Luc folded his newspaper and rose with lithe grace. ‘I’m afraid you left it too late. I’m about to leave.’
‘Luc…these are the twins’ birth certificates,’ she practically whispered, pale as milk.
‘Of what possible interest could they be to me?’ Luc didn’t pause even to spare the documents a glance as he strode down the other side of the table in the direction of the door.
Star turned again, her rigid backbone tightening another painful notch. ‘The twins were born more than six months ago, Luc.
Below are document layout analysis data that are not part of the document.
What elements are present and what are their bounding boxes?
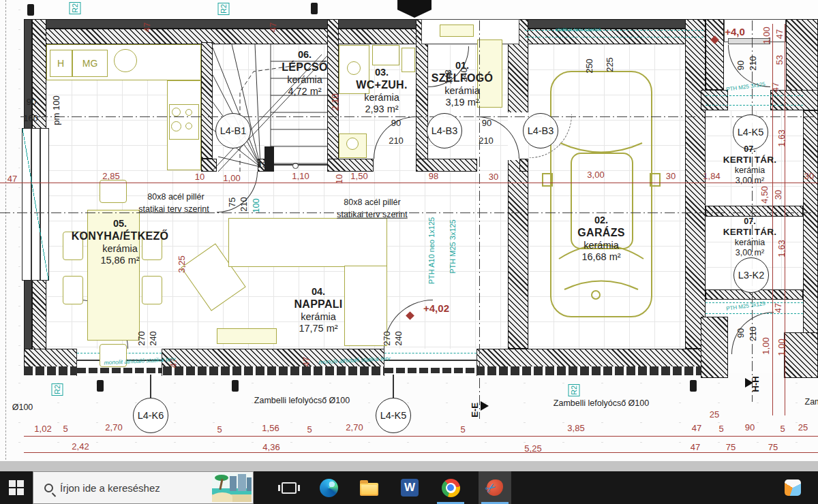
dim-label: 47 (775, 29, 784, 39)
axis-marker-circle: L4-B3 (427, 113, 462, 148)
room-ar: 4,72 m² (282, 86, 328, 97)
room-num: 02. (577, 215, 624, 226)
room-mt: kerámia (356, 92, 407, 104)
annotation: PTH M25 3x125 (726, 301, 766, 312)
dim-label: 210 (748, 56, 757, 71)
search-input[interactable]: Írjon ide a kereséshez (33, 471, 254, 504)
file-explorer-icon (360, 483, 378, 496)
room-ar: 3,00 m² (723, 176, 777, 186)
dim-label: 5 (63, 424, 67, 433)
dim-label: 30 (804, 172, 814, 180)
dim-label: 3,85 (567, 424, 584, 432)
dim-label: 75 (768, 443, 778, 452)
axis-marker-circle: L3-K2 (733, 257, 769, 293)
room-label: 07.KERTI TÁR.kerámia3,00 m² (723, 144, 777, 186)
windows-logo-icon (9, 480, 24, 495)
dim-label: 47 (7, 174, 17, 183)
dim-label: 1,63 (777, 240, 786, 257)
dim-label: 5,25 (524, 444, 541, 453)
dim-label: 75 (726, 443, 736, 452)
room-mt: kerámia (72, 243, 169, 255)
taskbar-explorer-button[interactable] (352, 471, 385, 504)
dim-label: 4,36 (262, 443, 279, 452)
search-highlight-image[interactable] (212, 473, 252, 502)
dim-label: 1,10 (292, 172, 309, 180)
dim-label: 47 (142, 22, 151, 32)
dim-label: 1,84 (703, 172, 720, 180)
room-label: 05.KONYHA/ÉTKEZŐkerámia15,86 m² (72, 218, 169, 266)
word-icon: W (401, 479, 419, 497)
room-label: 03.WC+ZUH.kerámia2,93 m² (356, 67, 407, 115)
room-label: 07.KERTI TÁR.kerámia3,00 m² (723, 217, 777, 258)
floorplan-canvas: 4747472,85101,00131,10101,5098303,00301,… (0, 0, 818, 471)
dim-label: 270 (382, 331, 391, 346)
dim-label: 90 (482, 119, 491, 127)
dim-label: 90 (391, 119, 401, 127)
dim-label: 2,42 (72, 442, 89, 451)
dim-label: 30 (774, 190, 783, 200)
dim-label: 90 (736, 61, 745, 70)
dim-label: 53 (775, 55, 784, 65)
room-num: 04. (294, 286, 342, 298)
dim-label: 30 (666, 172, 676, 180)
downspout-icon (97, 380, 104, 392)
dim-label: 13 (258, 160, 267, 169)
dim-label: 47 (691, 443, 700, 452)
task-view-icon (282, 482, 297, 494)
dim-label: 1,63 (777, 129, 786, 146)
taskbar-snip-button-active[interactable]: ✂ (479, 471, 511, 504)
room-nm: KONYHA/ÉTKEZŐ (72, 230, 169, 242)
room-mt: kerámia (282, 74, 328, 86)
dim-label: 4,50 (760, 186, 769, 203)
dim-label: 5 (718, 424, 723, 433)
room-nm: WC+ZUH. (356, 78, 407, 91)
dim-label: 25 (798, 423, 808, 432)
room-mt: kerámia (723, 238, 777, 248)
dim-label: 1,00 (223, 174, 240, 183)
taskbar-edge-button[interactable] (312, 471, 345, 504)
annotation: PTH M25 3x125 (726, 82, 766, 93)
dim-label: 1,02 (34, 424, 51, 433)
room-num: 07. (723, 217, 777, 227)
annotation: statikai terv szerint (337, 210, 408, 219)
dim-label: 3,00 (587, 170, 604, 179)
annotation: Zambelli lefolyócső Ø100 (554, 399, 649, 408)
dim-label: 5 (217, 425, 222, 434)
dim-label: 10 (335, 174, 344, 184)
start-button[interactable] (0, 471, 33, 504)
windows-taskbar: Írjon ide a kereséshez W ✂ (0, 471, 818, 504)
downspout-icon (690, 380, 697, 392)
room-nm: LÉPCSŐ (282, 61, 328, 74)
annotation: Zambelli lefolyócső Ø100 (254, 396, 350, 405)
dim-label: 90 (736, 328, 745, 338)
grid-marker: R2 (569, 384, 580, 396)
room-nm: KERTI TÁR. (723, 227, 777, 238)
tray-app-icon (785, 479, 801, 496)
annotation: monolit áthidaló statikai terv (318, 356, 390, 365)
viewer-bottom-strip (0, 461, 818, 471)
plan-annotations: 4747472,85101,00131,10101,5098303,00301,… (0, 0, 818, 471)
taskbar-word-button[interactable]: W (393, 471, 426, 504)
dim-label: 25 (710, 410, 719, 419)
dim-label: 2,70 (105, 423, 122, 432)
annotation: PTH A10 neo 1x125 (428, 217, 436, 284)
dim-label: 1,00 (762, 27, 771, 44)
dim-label: 5 (307, 425, 312, 434)
room-num: 05. (72, 218, 169, 230)
task-view-button[interactable] (273, 471, 305, 504)
dim-label: 47 (771, 82, 780, 92)
section-arrow-ee (481, 401, 489, 411)
dim-label: 210 (479, 136, 494, 145)
dim-label: 210 (239, 197, 248, 212)
axis-marker-circle: L4-B3 (523, 113, 558, 148)
level-label: +4,02 (423, 303, 449, 313)
section-label: H-H (751, 376, 760, 392)
grid-marker: R2 (218, 3, 230, 15)
dim-label: 148 (444, 69, 453, 84)
tray-app-button[interactable] (776, 471, 809, 504)
room-num: 07. (723, 144, 777, 155)
room-ar: 17,75 m² (294, 323, 342, 334)
taskbar-chrome-button[interactable] (434, 471, 467, 504)
dim-label: 240 (459, 67, 468, 82)
dim-label: 240 (394, 331, 403, 346)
They’re twelve months old…they just don’t look it because they were premature—’
Luc swung back with a frown of complete exasperation. ‘Why are you unloading all this stuff on me?’
‘Venus and Mars are twelve months old, you see,’ Star continued in a fast fading voice. ‘That night…you know, when I “slunk”, as you put it, you-know-where…well, that night had consequences. I’m really sorry.’
CHAPTER SEVEN
LUC studied Star, absently noting that she was wearing a nightie that resembled some sort of mourning apparel and that she lacked her usual glow.
His brain had shrieked to a sudden halt on her second reference to the age of her children. Twelve months…twelve months old? What were they? Miniature babies? What was she trying to tell him? Premature? Born too early, he rephrased for his own benefit. Was there something wrong with the twins? Were they ill? A momentary image of those helpless little creatures under threat gripping him, Luc paled as if a spooky hand had trailed down his spine.
‘They’re your kids,’ Star framed unevenly. ‘I should have put you right the minute I realised you thought otherwise. But I was shocked, and annoyed that you could think that they were some other man’s. Since you didn’t seem that bothered by the idea, I didn’t contradict you.’
‘My kids…’ Luc echoed in the unreacting manner of a male who had not yet computed what he was being told. ‘What’s the matter with them? Are they sick?’
Now it was Star’s turn to look confused. ‘No, of course not. They’re fine now, and catching up great. Luc…do you understand what I’ve just told you?’
‘You said they were my children,’ Luc repeated back to her, still without any change of expression, although his winged ebony brows were beginning to pleat.